También Julio Cortázar se referiría a este cuadro a través de sus “Instrucciones para entender tres pinturas famosas”, que forman parte del libro “Historias de cronopios y de famas”: “Esta detestable pintura representa un velorio a orillas del Jordán. […] No será necesario explicar que el ángel es la figura desnuda, prostituyéndose en su gordura maravillosa […] De la figura vestida se ha dicho que representa la Gloria en el momento de anunciar que todas las ambiciones humanas caben en una jofaina; pero está mal pintada y mueve a pensar en un artificio de jazmines o un relámpago de sémola.”

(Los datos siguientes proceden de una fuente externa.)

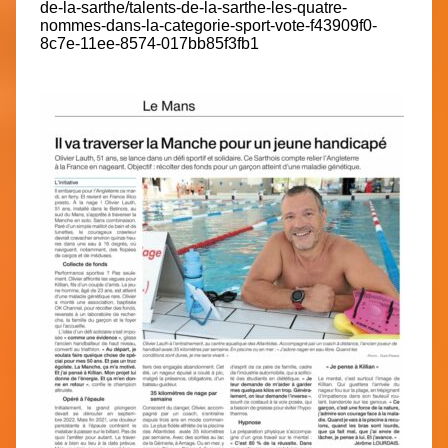
de-la-sarthe/talents-de-la-sarthe-les-quatre-
nommes-dans-la-categorie-sport-vote-f43909f0-
8c7e-11ee-8574-017bb85f3fb1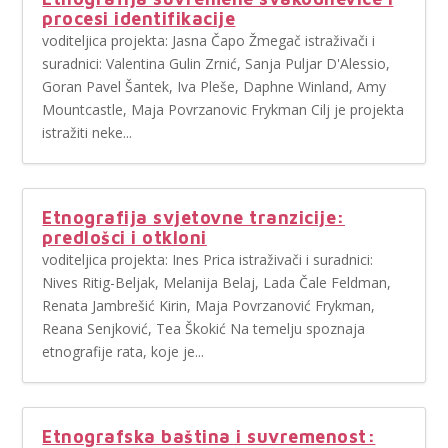
procesi identifikacije
voditeljica projekta: Jasna Čapo Žmegač istraživači i
suradnici: Valentina Gulin Zrnić, Sanja Puljar D'Alessio,
Goran Pavel Šantek, Iva Pleše, Daphne Winland, Amy
Mountcastle, Maja Povrzanovic Frykman Cilj je projekta
istražiti neke...
Etnografija svjetovne tranzicije:
predlošci i otkloni
voditeljica projekta: Ines Prica istraživači i suradnici:
Nives Ritig-Beljak, Melanija Belaj, Lada Čale Feldman,
Renata Jambrešić Kirin, Maja Povrzanović Frykman,
Reana Senjković, Tea Škokić Na temelju spoznaja
etnografije rata, koje je...
Etnografska baština i suvremenost: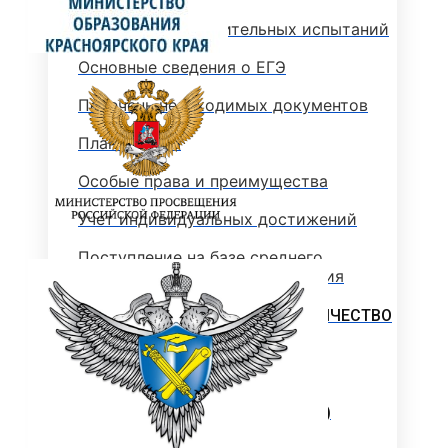
Программы вступительных испытаний
Основные сведения о ЕГЭ
Перечень необходимых документов
План приема
Особые права и преимущества
Учет индивидуальных достижений
Поступление на базе среднего
профессионального образования
РЕЙТИНГОВЫЕ СПИСКИ. КОЛИЧЕСТВО
ПОДАННЫХ ЗАЯВЛЕНИЙ
ПРИКАЗЫ О ЗАЧИСЛЕНИИ
ПРОГРАММЫ СПО (КОЛЛЕДЖ)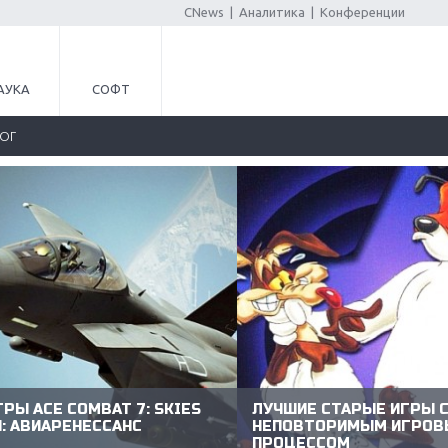
CNews
|
Аналитика
|
Конференции
АУКА
СОФТ
ЛОГ
РЫ ACE COMBAT 7: SKIES
ЛУЧШИЕ СТАРЫЕ ИГРЫ 
: АВИАРЕНЕССАНС
НЕПОВТОРИМЫМ ИГРО
ПРОЦЕССОМ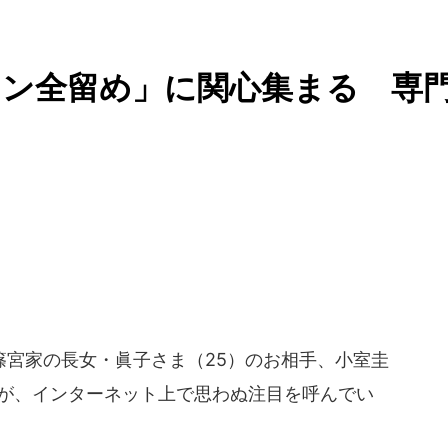
タン全留め」に関心集まる 専
宮家の長女・眞子さま（25）のお相手、小室圭
」が、インターネット上で思わぬ注目を呼んでい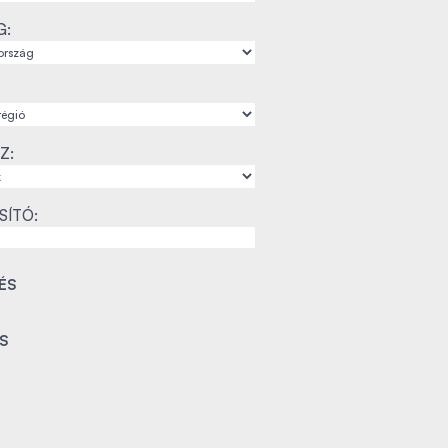
G:
Z:
SÍTÓ: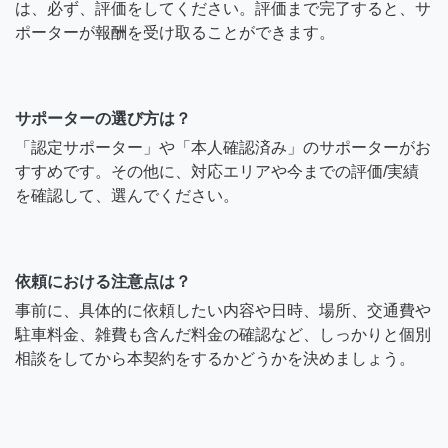
は、必ず、評価をしてください。評価まで完了すると、サ
ポーターが報酬を受け取ることができます。
サポーターの選び方は？
「認定サポーター」や「本人確認済み」のサポーターがお
すすめです。その他に、対応エリアや今までの評価/実績
を確認して、選んでください。
依頼における注意点は？
事前に、具体的に依頼したい内容や日時、場所、交通費や
駐車料金、雑費も含んだ料金の確認など、しっかりと個別
相談をしてから本契約をするかどうかを決めましょう。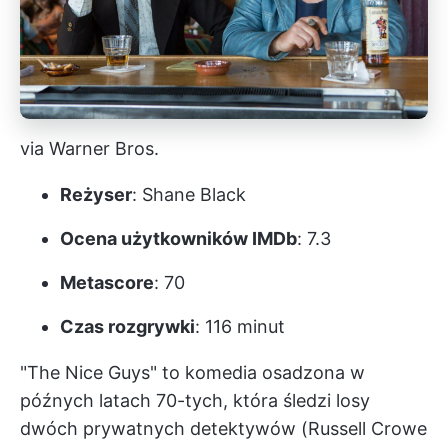
via Warner Bros.
Reżyser
: Shane Black
Ocena użytkowników IMDb
: 7.3
Metascore
: 70
Czas rozgrywki
: 116 minut
"The Nice Guys" to komedia osadzona w
późnych latach 70-tych, która śledzi losy
dwóch prywatnych detektywów (Russell Crowe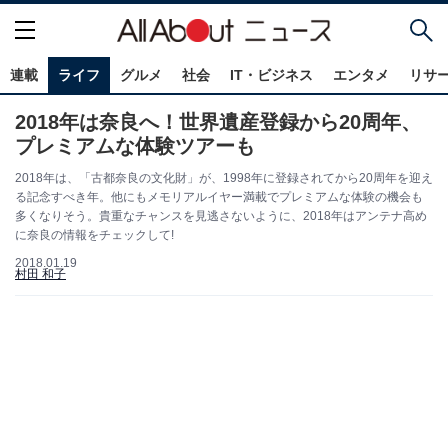
連載
ライフ
グルメ
社会
IT・ビジネス
エンタメ
リサ
2018年は奈良へ！世界遺産登録から20周年、
プレミアムな体験ツアーも
2018年は、「古都奈良の文化財」が、1998年に登録されてから20周年を迎え
る記念すべき年。他にもメモリアルイヤー満載でプレミアムな体験の機会も
多くなりそう。貴重なチャンスを見逃さないように、2018年はアンテナ高め
に奈良の情報をチェックして!
2018.01.19
村田 和子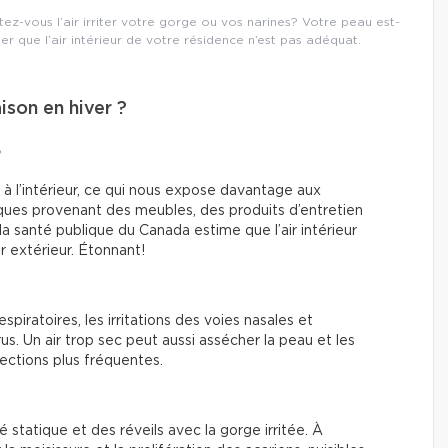
z-vous l’air irriter votre gorge ou vos narines? Votre peau est-
er que l’air intérieur de votre résidence n’est pas adéquat.
ison en hiver ?
?
à l’intérieur, ce qui nous expose davantage aux
ques provenant des meubles, des produits d’entretien
a santé publique du Canada estime que l’air intérieur
ir extérieur. Étonnant!
spiratoires, les irritations des voies nasales et
s. Un air trop sec peut aussi assécher la peau et les
ections plus fréquentes.
é statique et des réveils avec la gorge irritée. À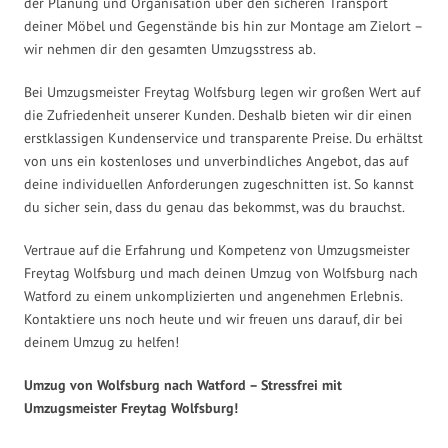
der Planung und Organisation über den sicheren Transport
deiner Möbel und Gegenstände bis hin zur Montage am Zielort –
wir nehmen dir den gesamten Umzugsstress ab.
Bei Umzugsmeister Freytag Wolfsburg legen wir großen Wert auf
die Zufriedenheit unserer Kunden. Deshalb bieten wir dir einen
erstklassigen Kundenservice und transparente Preise. Du erhältst
von uns ein kostenloses und unverbindliches Angebot, das auf
deine individuellen Anforderungen zugeschnitten ist. So kannst
du sicher sein, dass du genau das bekommst, was du brauchst.
Vertraue auf die Erfahrung und Kompetenz von Umzugsmeister
Freytag Wolfsburg und mach deinen Umzug von Wolfsburg nach
Watford zu einem unkomplizierten und angenehmen Erlebnis.
Kontaktiere uns noch heute und wir freuen uns darauf, dir bei
deinem Umzug zu helfen!
Umzug von Wolfsburg nach Watford – Stressfrei mit
Umzugsmeister Freytag Wolfsburg!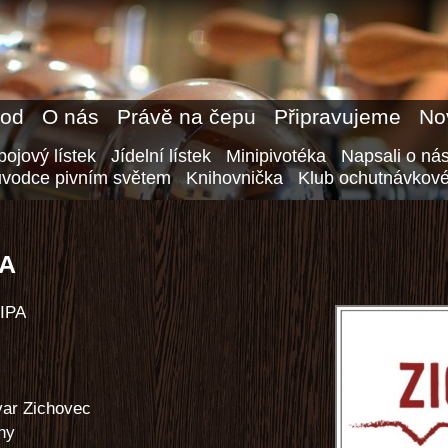
od
O nás
Právě na čepu
Připravujeme
No
ojový lístek
Jídelní lístek
Minipivotéka
Napsali o ná
ůvodce pivním světem
Knihovnička
Klub ochutnávkové
PA
 IPA
var Zichovec
ny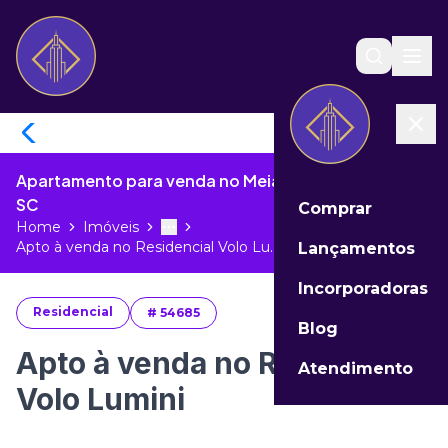
Apartamento para venda no Meia Praia de Itapema -
SC
Comprar
Home
Imóveis
Toggle menu
More
Apto à venda no Residencial Volo Lu...
Lançamentos
Incorporadoras
Residencial
#
54685
Blog
Apto à venda no Residencial
Atendimento
Volo Lumini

Si bien de acuerdo a los patrones medievales podría interpretarse a la mujer vestida como la casta y a la desnuda como aquella que remite a la concupiscencia, una segunda lectura a la luz de los valores renacentistas revela que la inocencia va asociada a la mujer sin ropas, que no tiene nada que ocultar, mientras la cortesana es aquella que seduce con sedas, joyas y otros artificios humanos. Por ello, la justicia y la verdad han sido representadas mediante la desnudez, hablándose de la “verdad desnuda” (nuda Veritas)
Más allá de la riqueza que supone el vincular consideraciones intelectuales a los recursos plástico-formales, la obra de Tiziano, pródiga también en otros símbolos, mueve a reflexionar y a valorar la transparencia, el discurso directo, la honestidad y la sencillez.